Tags
A Deep Breath of Life, Alan Cohen, Brian Johnson, divine nature, forgive, imperfection, perfect, perspective, real world, Richard Rohr, The Sophia Center for Spirituality

At this moment we’re closing in on what looks to me personally at some moments like an entire month of wasted time. I wake up each morning and gradually a plan for the day emerges in my mind. As I ready for sleep each night, looking back on the day, I ask myself what I have accomplished and can rarely come up with anything more than a zoom call or two in which I have participated. It’s hard not to be disappointed in myself.
This morning I had the good fortune to read two things that assuaged my conscience and shifted my perspective. Speaking of life and how we live it, Brian Johnson (optimize.me) quoted Richard Rohr – one of his new heroes. Father Richard says the following: “A ‘perfect’ person ends up being one who can consciously forgive and include imperfection rather than one who thinks he or she is totally above and beyond imperfection.” Great insight! My favorite line is elsewhere in the text, however, where he writes: “What a clever place for God to hide holiness.”
Alan Cohen, in his book, A Deep Breath of Life, was talking about “the real world” and our participation in it. Although he didn’t speak of perfection directly, he wrote a lovely paragraph that I saw as related. As he sees it: “The real world is a world of kindness, caring, vision, and service. All these qualities are attributes of our divine nature. As children of God, we can only be what God is, and that is everything that is good. We are born of light, and we return to the light. To live in light is to live in the real world.”

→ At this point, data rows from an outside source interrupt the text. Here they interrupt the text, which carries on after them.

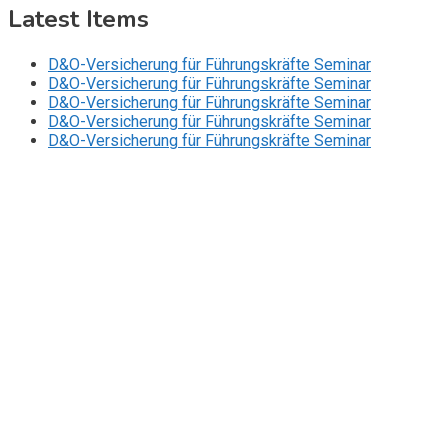
Latest Items
D&O-Versicherung für Führungskräfte Seminar
D&O-Versicherung für Führungskräfte Seminar
D&O-Versicherung für Führungskräfte Seminar
D&O-Versicherung für Führungskräfte Seminar
D&O-Versicherung für Führungskräfte Seminar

So here’s the message that has been renewed in my consciousness once again: Who we are is much more important than what we do. So regardless of how many or how few tasks are crossed off on my ever-present lists, I can be satisfied in this time-out-of-time to be living an imperfect real life!
Dear Friend,
Your presence, prayers, and sharings are sending life, His life into the world. It is the ego that judges our accomplishments. Continue to rest in His love. I wish I could give you a big hug. Your words and example matter to me and many others. Much love!
Thanks, Eileen, for your kind words!